Apparatus according to claim 7, wherein the second comparison input ( 201 ) is related to the second sound representation (E ₁ ), and the compressed sound output with the first labeling result ( 201 ) and the second labeling result ( 203 ) is only related if the first comparison result meets the first predetermined threshold criterion.

The apparatus of claim 24 further comprising: a third processing element ( 204 ), which is designed and arranged to identify a third tone representation (E ₂ ) and a third identification result ( 205 ) to create; a second comparison element which is designed and arranged to generate a second comparison result by comparing at least the second comparison input related to the second tone representation (E ₁ ) with a third comparison input related to the third tone representation (E ₂ ) , and the content of the compressed sound output ( 120 . 122 ) determine based on whether the second comparison result meets a second predetermined threshold criterion; where the output element ( 110 ) is designed and constructed to the compressed sound output ( 120 . 122 ) based on at least the first comparison result and the second comparison result, and the compressed sound output based on the first identification result ( 201 ), the second labeling result ( 203 ) and the third labeling result ( 205 ) is only generated if the second comparison result meets the second predetermined threshold criterion.

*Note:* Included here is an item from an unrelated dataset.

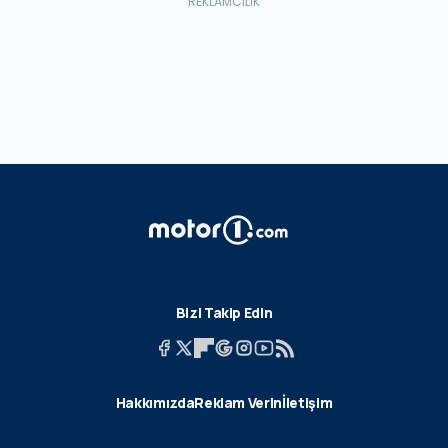
Bizi Takip Edin
Hakkımızda
Reklam Verin
İletişim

Apparatus according to claim 7, wherein the second processing element ( 202 ) is designed to identify the second sound representation (E ₁ ) and the second identification result ( 203 ) only to be generated after the first comparison result (e ₁ ) meets the first predetermined threshold criterion.

The apparatus of claim 26 further comprising: a third processing element ( 204 ), which is designed and arranged to identify a third tone representation (E2) and a third identification result ( 205 ) to create; and a second predicate ( 212 ), which is designed and arranged to generate a second comparison result (e ₂ ) by at least one third comparison input (e ₁ ) related to the second sound representation (e ₁ ) and a fourth comparison input related to the second identification result ( 203 ) and to determine whether further processing is desirable based on whether the second comparison result (e ₂ ) meets a second predetermined threshold criterion; where the output element ( 110 ) is designed and arranged to the compressed sound output ( 120 . 122 ) based on at least the first comparison result (e ₁ ) and the second comparison result (e ₂ ).